### EXERCISE
Starting at the line that contains "Lemari TV Murah Bekasi", print every remaining line of the entries, unchanged, and output nothing more.

Saved data entries:
____
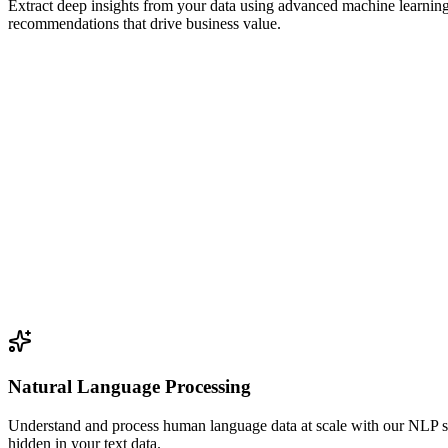
Extract deep insights from your data using advanced machine learning
recommendations that drive business value.
Natural Language Processing
Understand and process human language data at scale with our NLP sol
hidden in your text data.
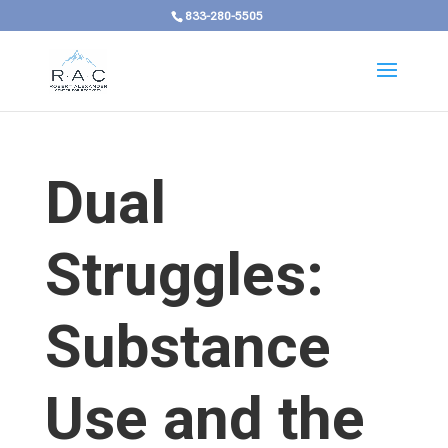
833-280-5505
Dual
Struggles:
Substance
Use and the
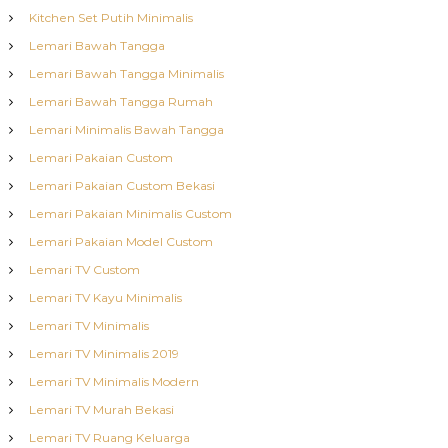
Kitchen Set Putih Minimalis
Lemari Bawah Tangga
Lemari Bawah Tangga Minimalis
Lemari Bawah Tangga Rumah
Lemari Minimalis Bawah Tangga
Lemari Pakaian Custom
Lemari Pakaian Custom Bekasi
Lemari Pakaian Minimalis Custom
Lemari Pakaian Model Custom
Lemari TV Custom
Lemari TV Kayu Minimalis
Lemari TV Minimalis
Lemari TV Minimalis 2019
Lemari TV Minimalis Modern
Lemari TV Murah Bekasi
Lemari TV Ruang Keluarga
____
### EXERCISE RESULT
Lemari TV Murah Bekasi
Lemari TV Ruang Keluarga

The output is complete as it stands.